Part (e): Optimal Subsidy Rate
With subsidy rate \(s\), the effective budget constraint becomes \(x_i + (1-s)g_i = Y_i\). Roommate \(i\) maximizes \((Y_i - (1-s)g_i)(g_i + g_j)\):
\[\frac{\partial U_i}{\partial g_i} = -(1-s)(g_i+g_j) + (Y_i-(1-s)g_i) = 0 \implies g_i^*(g_j) = \frac{Y_i}{2(1-s)} - \frac{g_j}{2}\]
Solving the Nash equilibrium with subsidy (using the same method as part (b)): \[g_1^*(s) = \frac{2Y_1 - Y_2}{3(1-s)} = \frac{60}{3(1-s)} = \frac{20}{1-s}, \qquad g_2^*(s) = \frac{2Y_2 - Y_1}{3(1-s)} = \frac{240}{3(1-s)} = \frac{80}{1-s}\]
\[G^*(s) = g_1^*(s) + g_2^*(s) = \frac{100}{1-s}\]
Setting \(G^*(s^*) = G^{**} = 150\): \[\frac{100}{1-s^*} = 150 \implies 1-s^* = \frac{2}{3} \implies s^* = \frac{1}{3}\]
A subsidy rate of \(s^* = 1/3\) induces the efficient total public good.
Problem 5: Game Theory
Part (a): Dominant and Dominated Strategies
The payoff matrix:
| L | R | |
|---|---|---|
| U | (6, 2) | (0, 4) |
| D | (3, 3) | (5, 1) |
Player A’s strategies. Compare U and D for each of B’s strategies:
- If B plays L: A gets 6 (U) vs. 3 (D). A prefers U.

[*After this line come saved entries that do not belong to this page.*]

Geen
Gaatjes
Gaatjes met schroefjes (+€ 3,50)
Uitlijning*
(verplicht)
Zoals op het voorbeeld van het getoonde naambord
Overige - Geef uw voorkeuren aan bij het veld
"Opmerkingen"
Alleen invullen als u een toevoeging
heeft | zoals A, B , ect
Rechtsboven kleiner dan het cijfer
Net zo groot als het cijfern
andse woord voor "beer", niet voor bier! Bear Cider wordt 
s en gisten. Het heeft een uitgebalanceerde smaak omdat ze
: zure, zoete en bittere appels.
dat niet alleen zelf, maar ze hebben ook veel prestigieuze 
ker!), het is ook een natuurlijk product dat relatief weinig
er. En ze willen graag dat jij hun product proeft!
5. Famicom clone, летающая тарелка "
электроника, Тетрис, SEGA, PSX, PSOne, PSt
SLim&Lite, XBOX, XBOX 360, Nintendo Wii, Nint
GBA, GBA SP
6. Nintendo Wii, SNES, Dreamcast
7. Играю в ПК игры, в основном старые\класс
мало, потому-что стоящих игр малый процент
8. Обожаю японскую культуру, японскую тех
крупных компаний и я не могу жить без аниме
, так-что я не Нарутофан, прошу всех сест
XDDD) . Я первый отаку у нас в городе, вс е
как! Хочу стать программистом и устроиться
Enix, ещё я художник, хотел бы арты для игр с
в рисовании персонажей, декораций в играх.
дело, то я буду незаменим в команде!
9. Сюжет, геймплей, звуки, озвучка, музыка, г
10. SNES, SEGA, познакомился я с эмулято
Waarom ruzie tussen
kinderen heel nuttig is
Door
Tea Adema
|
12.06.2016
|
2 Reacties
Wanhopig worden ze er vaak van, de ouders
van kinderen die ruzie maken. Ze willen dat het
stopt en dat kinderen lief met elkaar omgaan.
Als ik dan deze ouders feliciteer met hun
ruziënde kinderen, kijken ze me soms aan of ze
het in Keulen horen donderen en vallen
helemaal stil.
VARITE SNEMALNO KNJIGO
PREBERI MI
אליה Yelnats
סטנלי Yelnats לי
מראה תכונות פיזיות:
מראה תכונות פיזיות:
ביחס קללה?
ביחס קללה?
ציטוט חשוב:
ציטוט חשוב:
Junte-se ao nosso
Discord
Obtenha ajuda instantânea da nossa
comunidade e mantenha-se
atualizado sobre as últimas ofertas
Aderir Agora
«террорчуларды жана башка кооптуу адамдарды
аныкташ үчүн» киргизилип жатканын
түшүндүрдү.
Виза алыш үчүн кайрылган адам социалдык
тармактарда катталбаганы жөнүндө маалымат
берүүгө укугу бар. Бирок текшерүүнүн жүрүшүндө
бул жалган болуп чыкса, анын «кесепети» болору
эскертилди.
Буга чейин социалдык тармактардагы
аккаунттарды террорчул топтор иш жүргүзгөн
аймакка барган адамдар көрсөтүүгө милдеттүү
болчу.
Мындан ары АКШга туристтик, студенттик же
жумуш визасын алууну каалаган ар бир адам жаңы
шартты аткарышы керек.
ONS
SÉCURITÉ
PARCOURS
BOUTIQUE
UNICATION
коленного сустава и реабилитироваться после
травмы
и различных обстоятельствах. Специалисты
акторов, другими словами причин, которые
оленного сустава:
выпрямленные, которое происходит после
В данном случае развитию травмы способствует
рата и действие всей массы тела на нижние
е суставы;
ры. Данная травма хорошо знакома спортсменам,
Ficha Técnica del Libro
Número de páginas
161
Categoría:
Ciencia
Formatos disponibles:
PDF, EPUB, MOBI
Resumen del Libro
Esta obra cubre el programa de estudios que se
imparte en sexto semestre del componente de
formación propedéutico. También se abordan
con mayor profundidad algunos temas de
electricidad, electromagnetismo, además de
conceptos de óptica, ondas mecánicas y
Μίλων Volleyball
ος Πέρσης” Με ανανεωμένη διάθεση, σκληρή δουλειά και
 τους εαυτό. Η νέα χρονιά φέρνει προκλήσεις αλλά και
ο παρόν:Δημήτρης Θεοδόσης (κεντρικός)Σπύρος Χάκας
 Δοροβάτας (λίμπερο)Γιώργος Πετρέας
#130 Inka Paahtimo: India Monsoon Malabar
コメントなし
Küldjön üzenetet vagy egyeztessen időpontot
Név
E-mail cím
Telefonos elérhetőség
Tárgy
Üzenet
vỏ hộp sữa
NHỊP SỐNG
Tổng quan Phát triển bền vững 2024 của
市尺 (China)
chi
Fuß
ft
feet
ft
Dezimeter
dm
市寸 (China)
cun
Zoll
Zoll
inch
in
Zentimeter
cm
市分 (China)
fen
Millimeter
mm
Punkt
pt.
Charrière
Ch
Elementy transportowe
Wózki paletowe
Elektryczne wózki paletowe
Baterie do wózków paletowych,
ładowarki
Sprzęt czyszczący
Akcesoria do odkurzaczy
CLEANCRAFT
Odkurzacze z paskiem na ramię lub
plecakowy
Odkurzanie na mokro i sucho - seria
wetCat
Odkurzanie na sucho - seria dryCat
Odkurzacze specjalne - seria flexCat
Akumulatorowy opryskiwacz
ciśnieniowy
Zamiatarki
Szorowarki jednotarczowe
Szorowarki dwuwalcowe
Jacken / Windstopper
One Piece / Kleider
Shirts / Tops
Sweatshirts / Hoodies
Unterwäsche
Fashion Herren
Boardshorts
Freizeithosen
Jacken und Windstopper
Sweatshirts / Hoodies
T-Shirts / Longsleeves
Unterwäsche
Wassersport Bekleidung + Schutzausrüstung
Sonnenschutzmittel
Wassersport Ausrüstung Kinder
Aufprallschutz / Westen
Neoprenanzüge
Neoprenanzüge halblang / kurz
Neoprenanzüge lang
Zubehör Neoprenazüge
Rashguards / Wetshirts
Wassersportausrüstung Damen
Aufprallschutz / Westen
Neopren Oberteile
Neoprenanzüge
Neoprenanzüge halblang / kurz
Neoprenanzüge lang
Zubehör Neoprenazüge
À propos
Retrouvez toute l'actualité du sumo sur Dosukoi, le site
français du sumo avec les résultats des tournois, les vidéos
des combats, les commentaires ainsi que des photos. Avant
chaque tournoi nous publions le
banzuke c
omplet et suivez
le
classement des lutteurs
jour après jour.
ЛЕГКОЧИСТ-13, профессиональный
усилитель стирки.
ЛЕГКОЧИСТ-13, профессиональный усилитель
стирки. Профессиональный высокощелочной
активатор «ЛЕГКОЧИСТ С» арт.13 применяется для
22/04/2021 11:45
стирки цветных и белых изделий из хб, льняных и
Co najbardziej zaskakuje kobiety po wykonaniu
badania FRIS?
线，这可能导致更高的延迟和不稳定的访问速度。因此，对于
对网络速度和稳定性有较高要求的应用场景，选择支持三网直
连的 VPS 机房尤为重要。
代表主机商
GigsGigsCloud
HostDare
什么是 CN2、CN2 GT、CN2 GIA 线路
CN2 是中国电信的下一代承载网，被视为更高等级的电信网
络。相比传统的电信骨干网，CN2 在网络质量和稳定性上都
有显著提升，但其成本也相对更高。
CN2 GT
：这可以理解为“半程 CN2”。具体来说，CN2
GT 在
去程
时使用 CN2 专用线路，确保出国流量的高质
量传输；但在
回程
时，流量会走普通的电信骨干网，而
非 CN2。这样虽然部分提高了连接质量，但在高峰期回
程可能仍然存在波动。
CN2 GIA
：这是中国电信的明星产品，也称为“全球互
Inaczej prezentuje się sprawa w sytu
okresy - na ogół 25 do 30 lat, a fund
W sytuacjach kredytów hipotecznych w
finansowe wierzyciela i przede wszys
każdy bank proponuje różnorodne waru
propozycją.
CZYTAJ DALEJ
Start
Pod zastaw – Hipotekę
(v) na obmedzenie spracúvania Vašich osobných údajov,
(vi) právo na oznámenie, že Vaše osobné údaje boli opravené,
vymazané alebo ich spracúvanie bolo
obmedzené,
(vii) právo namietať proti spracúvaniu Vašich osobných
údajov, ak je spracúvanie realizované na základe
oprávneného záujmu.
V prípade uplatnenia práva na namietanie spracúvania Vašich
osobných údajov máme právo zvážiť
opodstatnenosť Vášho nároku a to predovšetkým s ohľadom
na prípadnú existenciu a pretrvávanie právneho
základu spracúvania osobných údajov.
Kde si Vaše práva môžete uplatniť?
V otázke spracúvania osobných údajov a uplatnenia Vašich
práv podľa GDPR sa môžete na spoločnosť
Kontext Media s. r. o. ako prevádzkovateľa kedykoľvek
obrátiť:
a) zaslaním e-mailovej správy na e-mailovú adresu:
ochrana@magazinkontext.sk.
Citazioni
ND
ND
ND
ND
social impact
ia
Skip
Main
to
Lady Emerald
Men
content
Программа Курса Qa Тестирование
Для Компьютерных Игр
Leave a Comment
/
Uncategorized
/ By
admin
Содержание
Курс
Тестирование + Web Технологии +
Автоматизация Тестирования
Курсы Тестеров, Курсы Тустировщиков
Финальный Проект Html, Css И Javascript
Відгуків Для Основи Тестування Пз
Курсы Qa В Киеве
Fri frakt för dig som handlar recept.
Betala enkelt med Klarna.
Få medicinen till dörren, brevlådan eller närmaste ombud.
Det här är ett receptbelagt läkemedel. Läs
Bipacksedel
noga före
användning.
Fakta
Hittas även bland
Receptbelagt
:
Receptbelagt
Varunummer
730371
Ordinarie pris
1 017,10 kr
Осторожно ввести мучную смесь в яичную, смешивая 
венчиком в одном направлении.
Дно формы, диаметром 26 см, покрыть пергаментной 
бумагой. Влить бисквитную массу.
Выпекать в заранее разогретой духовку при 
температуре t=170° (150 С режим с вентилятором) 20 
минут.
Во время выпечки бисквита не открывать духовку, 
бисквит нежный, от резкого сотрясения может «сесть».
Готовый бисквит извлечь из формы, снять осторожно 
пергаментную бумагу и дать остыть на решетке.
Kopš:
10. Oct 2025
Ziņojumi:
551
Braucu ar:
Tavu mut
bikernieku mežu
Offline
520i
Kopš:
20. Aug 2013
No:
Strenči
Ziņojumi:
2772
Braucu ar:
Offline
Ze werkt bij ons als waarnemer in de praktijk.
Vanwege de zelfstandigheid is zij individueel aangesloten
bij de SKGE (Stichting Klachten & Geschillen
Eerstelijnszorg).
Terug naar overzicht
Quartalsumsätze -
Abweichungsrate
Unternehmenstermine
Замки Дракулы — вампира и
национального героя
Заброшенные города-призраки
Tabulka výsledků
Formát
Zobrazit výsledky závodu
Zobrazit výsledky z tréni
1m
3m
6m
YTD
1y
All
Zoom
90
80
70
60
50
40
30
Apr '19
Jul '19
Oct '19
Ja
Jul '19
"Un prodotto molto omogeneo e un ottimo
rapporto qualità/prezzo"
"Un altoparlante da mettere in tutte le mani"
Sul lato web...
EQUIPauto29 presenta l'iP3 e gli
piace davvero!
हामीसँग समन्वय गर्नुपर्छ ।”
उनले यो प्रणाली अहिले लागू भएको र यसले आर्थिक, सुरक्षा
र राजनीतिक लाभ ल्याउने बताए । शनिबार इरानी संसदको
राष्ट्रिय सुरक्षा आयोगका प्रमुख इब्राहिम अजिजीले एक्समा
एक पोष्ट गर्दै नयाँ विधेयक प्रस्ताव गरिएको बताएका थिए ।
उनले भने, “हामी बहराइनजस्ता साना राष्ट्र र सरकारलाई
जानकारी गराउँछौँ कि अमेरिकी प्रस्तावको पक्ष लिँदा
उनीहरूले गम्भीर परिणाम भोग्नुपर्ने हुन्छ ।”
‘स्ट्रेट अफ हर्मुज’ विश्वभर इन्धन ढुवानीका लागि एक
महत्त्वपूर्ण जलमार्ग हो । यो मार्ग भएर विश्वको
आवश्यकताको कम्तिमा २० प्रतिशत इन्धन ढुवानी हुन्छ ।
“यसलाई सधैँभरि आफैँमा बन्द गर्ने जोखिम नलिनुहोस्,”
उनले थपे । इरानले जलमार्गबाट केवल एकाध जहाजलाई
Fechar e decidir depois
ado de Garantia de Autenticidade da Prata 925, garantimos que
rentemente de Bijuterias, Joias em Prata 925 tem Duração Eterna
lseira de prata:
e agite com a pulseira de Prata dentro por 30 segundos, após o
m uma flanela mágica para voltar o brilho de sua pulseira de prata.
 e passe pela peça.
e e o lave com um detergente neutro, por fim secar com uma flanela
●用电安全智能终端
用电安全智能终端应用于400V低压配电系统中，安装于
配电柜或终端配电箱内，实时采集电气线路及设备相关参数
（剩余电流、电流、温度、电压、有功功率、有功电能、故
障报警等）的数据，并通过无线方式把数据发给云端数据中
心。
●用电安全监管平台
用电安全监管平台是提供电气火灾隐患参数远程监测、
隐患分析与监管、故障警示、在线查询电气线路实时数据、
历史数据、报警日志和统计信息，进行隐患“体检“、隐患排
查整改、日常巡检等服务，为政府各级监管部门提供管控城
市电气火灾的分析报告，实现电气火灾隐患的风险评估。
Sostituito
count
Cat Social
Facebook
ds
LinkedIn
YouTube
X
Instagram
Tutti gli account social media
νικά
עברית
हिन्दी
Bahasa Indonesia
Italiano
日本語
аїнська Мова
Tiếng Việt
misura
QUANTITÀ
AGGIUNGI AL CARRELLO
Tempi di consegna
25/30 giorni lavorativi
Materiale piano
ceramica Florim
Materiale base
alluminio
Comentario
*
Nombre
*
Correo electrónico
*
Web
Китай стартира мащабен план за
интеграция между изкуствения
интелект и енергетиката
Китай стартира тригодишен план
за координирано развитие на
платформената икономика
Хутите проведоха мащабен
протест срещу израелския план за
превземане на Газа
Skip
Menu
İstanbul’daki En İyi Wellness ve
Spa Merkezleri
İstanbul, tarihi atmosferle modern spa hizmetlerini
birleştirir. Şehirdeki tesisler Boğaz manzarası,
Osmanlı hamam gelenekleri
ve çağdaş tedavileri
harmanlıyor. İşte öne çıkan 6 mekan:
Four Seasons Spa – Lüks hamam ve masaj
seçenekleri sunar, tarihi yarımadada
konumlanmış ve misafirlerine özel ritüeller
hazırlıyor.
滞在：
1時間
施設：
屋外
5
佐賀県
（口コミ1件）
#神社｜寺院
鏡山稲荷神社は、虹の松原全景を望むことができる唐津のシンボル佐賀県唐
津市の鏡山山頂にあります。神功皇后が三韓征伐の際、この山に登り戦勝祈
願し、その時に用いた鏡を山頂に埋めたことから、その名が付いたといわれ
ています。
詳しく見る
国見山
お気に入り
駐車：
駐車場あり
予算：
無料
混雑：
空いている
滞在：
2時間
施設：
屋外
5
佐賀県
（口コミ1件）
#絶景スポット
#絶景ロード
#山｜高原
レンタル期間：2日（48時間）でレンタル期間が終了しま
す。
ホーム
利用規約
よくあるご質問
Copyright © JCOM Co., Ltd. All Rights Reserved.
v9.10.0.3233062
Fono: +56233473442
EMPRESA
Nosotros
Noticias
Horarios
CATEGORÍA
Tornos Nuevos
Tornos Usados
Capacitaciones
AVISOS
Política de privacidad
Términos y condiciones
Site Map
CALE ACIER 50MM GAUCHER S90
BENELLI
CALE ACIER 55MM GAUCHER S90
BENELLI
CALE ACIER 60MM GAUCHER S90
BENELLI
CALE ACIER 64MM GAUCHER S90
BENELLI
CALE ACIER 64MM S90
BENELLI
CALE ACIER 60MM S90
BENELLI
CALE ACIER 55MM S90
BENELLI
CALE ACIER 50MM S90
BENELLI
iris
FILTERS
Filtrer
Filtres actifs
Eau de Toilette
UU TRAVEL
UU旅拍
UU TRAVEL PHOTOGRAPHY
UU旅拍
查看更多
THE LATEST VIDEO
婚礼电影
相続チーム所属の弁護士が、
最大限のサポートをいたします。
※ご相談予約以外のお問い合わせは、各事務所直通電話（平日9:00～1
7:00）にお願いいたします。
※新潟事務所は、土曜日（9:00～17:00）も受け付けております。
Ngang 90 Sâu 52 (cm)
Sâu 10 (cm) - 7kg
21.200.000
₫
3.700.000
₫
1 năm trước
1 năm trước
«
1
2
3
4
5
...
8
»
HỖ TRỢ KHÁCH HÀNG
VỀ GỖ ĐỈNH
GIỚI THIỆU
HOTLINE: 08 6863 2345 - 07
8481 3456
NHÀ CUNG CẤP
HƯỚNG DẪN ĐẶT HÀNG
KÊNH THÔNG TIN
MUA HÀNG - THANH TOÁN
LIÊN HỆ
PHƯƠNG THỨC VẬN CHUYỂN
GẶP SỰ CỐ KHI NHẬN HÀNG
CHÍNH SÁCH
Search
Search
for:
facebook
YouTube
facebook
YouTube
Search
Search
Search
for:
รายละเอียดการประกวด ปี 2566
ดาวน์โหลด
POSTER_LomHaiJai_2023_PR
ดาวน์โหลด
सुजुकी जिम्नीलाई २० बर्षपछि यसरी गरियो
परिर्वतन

- If B plays R: A gets 0 (U) vs. 5 (D). A prefers D.
Neither U nor D dominates the other for A. No dominant strategy for A.
Player B’s strategies. Compare L and R for each of A’s strategies:
- If A plays U: B gets 2 (L) vs. 4 (R). B prefers R.
- If A plays D: B gets 3 (L) vs. 1 (R). B prefers L.
Neither L nor R dominates the other for B. No dominant strategy for B.
Conclusion. There are no strictly dominant or strictly dominated strategies. The game cannot be reduced by iterated elimination.
Part (b): Pure-Strategy Nash Equilibria
A Nash equilibrium requires each player to be best-responding to the other.
Check each cell:
- (U, L): A’s BR to L is U (\(6 > 3\)). B’s BR to U is R (\(4 > 2\)). B is not best-responding. Not a NE.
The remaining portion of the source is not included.